Extracted records Block Start
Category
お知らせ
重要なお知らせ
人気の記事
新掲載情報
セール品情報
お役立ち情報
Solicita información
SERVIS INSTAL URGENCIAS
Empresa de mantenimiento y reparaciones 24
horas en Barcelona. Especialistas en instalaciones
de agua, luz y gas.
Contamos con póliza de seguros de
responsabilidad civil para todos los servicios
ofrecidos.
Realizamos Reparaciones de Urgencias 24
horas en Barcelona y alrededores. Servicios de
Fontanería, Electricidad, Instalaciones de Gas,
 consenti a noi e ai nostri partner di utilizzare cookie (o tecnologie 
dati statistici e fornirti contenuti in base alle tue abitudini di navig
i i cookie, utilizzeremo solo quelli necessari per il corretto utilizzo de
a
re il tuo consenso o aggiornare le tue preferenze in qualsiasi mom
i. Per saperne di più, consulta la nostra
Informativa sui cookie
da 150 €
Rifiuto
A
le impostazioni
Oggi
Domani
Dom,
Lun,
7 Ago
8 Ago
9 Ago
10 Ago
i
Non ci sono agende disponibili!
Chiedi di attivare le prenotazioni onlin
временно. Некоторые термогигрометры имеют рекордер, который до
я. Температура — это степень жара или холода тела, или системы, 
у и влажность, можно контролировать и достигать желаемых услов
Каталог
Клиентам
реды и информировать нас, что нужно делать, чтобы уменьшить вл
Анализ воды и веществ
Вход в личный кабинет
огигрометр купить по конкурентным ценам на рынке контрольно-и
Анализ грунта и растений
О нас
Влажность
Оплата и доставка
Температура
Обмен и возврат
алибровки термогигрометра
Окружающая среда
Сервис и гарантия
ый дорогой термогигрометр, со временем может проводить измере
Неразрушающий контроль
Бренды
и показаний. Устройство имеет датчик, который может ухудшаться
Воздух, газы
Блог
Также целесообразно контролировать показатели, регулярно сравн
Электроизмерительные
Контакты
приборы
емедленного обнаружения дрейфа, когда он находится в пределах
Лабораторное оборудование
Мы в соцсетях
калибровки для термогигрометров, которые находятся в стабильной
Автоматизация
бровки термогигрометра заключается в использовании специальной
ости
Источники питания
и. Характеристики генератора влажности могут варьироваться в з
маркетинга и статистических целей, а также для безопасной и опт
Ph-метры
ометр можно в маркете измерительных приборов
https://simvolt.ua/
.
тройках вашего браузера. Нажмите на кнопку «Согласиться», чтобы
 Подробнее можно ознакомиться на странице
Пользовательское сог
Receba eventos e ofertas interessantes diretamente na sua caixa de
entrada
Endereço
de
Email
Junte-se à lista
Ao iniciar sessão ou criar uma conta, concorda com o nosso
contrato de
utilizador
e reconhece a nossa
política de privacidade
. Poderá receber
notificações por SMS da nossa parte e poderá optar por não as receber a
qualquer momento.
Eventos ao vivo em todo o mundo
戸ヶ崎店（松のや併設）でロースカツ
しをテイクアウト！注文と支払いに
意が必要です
Extracted records Block End
**The problem:**
Using the data above, repeat every line exactly.

**Answer box:**
Category
お知らせ
重要なお知らせ
人気の記事
新掲載情報
セール品情報
お役立ち情報
Solicita información
SERVIS INSTAL URGENCIAS
Empresa de mantenimiento y reparaciones 24
horas en Barcelona. Especialistas en instalaciones
de agua, luz y gas.
Contamos con póliza de seguros de
responsabilidad civil para todos los servicios
ofrecidos.
Realizamos Reparaciones de Urgencias 24
horas en Barcelona y alrededores. Servicios de
Fontanería, Electricidad, Instalaciones de Gas,
 consenti a noi e ai nostri partner di utilizzare cookie (o tecnologie 
dati statistici e fornirti contenuti in base alle tue abitudini di navig
i i cookie, utilizzeremo solo quelli necessari per il corretto utilizzo de
a
re il tuo consenso o aggiornare le tue preferenze in qualsiasi mom
i. Per saperne di più, consulta la nostra
Informativa sui cookie
da 150 €
Rifiuto
A
le impostazioni
Oggi
Domani
Dom,
Lun,
7 Ago
8 Ago
9 Ago
10 Ago
i
Non ci sono agende disponibili!
Chiedi di attivare le prenotazioni onlin
временно. Некоторые термогигрометры имеют рекордер, который до
я. Температура — это степень жара или холода тела, или системы, 
у и влажность, можно контролировать и достигать желаемых услов
Каталог
Клиентам
реды и информировать нас, что нужно делать, чтобы уменьшить вл
Анализ воды и веществ
Вход в личный кабинет
огигрометр купить по конкурентным ценам на рынке контрольно-и
Анализ грунта и растений
О нас
Влажность
Оплата и доставка
Температура
Обмен и возврат
алибровки термогигрометра
Окружающая среда
Сервис и гарантия
ый дорогой термогигрометр, со временем может проводить измере
Неразрушающий контроль
Бренды
и показаний. Устройство имеет датчик, который может ухудшаться
Воздух, газы
Блог
Также целесообразно контролировать показатели, регулярно сравн
Электроизмерительные
Контакты
приборы
емедленного обнаружения дрейфа, когда он находится в пределах
Лабораторное оборудование
Мы в соцсетях
калибровки для термогигрометров, которые находятся в стабильной
Автоматизация
бровки термогигрометра заключается в использовании специальной
ости
Источники питания
и. Характеристики генератора влажности могут варьироваться в з
маркетинга и статистических целей, а также для безопасной и опт
Ph-метры
ометр можно в маркете измерительных приборов
https://simvolt.ua/
.
тройках вашего браузера. Нажмите на кнопку «Согласиться», чтобы
 Подробнее можно ознакомиться на странице
Пользовательское сог
Receba eventos e ofertas interessantes diretamente na sua caixa de
entrada
Endereço
de
Email
Junte-se à lista
Ao iniciar sessão ou criar uma conta, concorda com o nosso
contrato de
utilizador
e reconhece a nossa
política de privacidade
. Poderá receber
notificações por SMS da nossa parte e poderá optar por não as receber a
qualquer momento.
Eventos ao vivo em todo o mundo
戸ヶ崎店（松のや併設）でロースカツ
しをテイクアウト！注文と支払いに
意が必要です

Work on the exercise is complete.